PROBLEM REQUIREMENTS
Take the entries below and print only the lines from the one with "Intel® Core™ i9" through the one with "Related Reading", exactly as they stand, both ends included.

(Records from a data source)
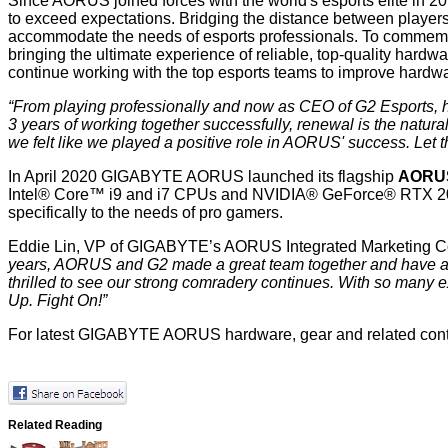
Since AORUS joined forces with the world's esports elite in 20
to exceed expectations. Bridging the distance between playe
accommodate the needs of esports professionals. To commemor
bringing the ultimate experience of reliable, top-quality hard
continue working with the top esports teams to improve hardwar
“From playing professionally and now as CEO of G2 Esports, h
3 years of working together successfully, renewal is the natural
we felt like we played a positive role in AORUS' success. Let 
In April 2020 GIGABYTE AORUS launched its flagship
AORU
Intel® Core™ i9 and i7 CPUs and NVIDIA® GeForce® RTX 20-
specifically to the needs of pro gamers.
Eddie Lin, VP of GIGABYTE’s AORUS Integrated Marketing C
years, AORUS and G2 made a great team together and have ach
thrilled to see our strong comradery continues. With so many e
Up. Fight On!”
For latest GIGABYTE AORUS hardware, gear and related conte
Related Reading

==

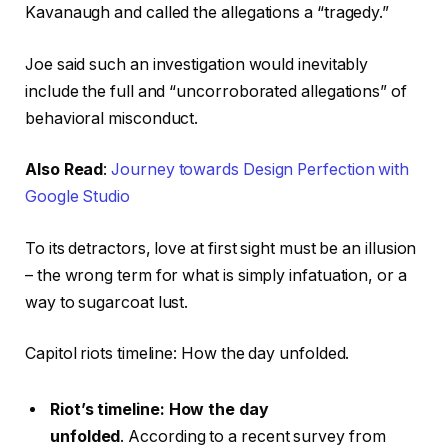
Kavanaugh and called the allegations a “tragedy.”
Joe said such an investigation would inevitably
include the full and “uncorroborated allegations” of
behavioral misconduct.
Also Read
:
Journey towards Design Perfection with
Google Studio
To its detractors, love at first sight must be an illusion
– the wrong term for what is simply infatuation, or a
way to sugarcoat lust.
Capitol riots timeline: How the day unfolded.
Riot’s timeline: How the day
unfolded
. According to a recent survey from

---

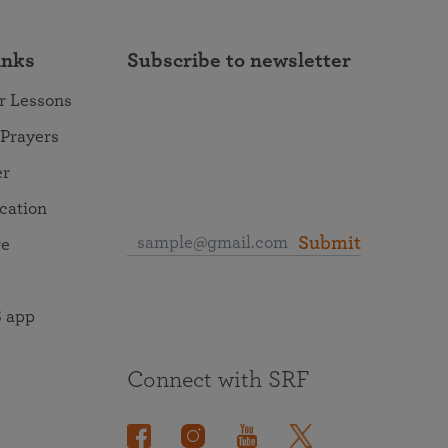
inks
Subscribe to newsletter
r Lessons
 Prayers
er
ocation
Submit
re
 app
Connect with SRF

EXERCISE RESPONSE
Intel® Core™ i9 and i7 CPUs and NVIDIA® GeForce® RTX 20-
specifically to the needs of pro gamers.
Eddie Lin, VP of GIGABYTE’s AORUS Integrated Marketing C
years, AORUS and G2 made a great team together and have ach
thrilled to see our strong comradery continues. With so many e
Up. Fight On!”
For latest GIGABYTE AORUS hardware, gear and related conte
Related Reading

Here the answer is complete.